Structured page parsing data
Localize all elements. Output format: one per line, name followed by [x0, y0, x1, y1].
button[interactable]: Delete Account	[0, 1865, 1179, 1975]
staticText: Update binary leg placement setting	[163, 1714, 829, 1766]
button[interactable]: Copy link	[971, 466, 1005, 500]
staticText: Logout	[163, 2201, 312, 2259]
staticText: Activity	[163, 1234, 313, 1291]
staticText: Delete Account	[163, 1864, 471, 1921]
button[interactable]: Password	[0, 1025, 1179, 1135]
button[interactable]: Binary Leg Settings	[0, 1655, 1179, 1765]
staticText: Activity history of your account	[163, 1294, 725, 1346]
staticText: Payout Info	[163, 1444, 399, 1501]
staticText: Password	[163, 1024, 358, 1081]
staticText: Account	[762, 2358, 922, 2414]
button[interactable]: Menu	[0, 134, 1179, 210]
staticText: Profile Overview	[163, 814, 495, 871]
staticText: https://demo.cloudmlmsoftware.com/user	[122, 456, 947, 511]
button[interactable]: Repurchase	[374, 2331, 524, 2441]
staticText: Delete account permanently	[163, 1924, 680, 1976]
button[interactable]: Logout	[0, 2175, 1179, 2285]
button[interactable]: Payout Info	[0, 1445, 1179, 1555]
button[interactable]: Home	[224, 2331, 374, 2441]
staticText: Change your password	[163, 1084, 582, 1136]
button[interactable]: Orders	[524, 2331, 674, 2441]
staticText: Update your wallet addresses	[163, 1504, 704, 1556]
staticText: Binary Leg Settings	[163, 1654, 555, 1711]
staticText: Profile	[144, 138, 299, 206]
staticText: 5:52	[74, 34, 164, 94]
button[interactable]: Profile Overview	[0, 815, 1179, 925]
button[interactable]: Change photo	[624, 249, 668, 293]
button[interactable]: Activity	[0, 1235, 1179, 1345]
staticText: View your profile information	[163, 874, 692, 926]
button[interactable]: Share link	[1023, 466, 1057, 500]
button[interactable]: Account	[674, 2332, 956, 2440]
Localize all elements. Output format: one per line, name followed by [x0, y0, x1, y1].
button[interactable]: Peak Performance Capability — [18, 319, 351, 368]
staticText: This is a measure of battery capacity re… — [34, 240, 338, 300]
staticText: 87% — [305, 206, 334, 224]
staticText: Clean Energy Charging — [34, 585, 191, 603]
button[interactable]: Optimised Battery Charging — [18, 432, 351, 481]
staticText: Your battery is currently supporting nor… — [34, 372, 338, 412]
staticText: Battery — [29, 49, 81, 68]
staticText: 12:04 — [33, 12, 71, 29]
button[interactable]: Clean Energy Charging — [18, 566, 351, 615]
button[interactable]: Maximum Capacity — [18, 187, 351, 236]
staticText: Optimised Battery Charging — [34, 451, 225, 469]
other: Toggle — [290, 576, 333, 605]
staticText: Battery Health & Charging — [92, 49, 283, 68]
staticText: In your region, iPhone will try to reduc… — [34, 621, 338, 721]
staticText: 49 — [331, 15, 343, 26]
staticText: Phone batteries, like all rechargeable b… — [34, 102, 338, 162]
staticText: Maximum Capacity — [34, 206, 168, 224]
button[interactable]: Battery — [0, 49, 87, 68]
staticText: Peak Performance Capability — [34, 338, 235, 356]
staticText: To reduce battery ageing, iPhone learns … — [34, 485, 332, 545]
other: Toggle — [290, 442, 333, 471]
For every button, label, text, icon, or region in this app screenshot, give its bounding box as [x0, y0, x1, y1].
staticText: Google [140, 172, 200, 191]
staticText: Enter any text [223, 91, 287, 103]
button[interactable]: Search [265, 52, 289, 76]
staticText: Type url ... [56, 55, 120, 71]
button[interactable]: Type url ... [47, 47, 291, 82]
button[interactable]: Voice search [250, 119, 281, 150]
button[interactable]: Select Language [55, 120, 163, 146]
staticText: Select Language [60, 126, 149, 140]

WHAT THIS TASK INVOLVES: Only lines that contain the string "Charging" count; pick each one out of the records and copy it.

WRITTEN ANSWER:
staticText: Clean Energy Charging — [34, 585, 191, 603]
button[interactable]: Optimised Battery Charging — [18, 432, 351, 481]
button[interactable]: Clean Energy Charging — [18, 566, 351, 615]
staticText: Optimised Battery Charging — [34, 451, 225, 469]
staticText: Battery Health & Charging — [92, 49, 283, 68]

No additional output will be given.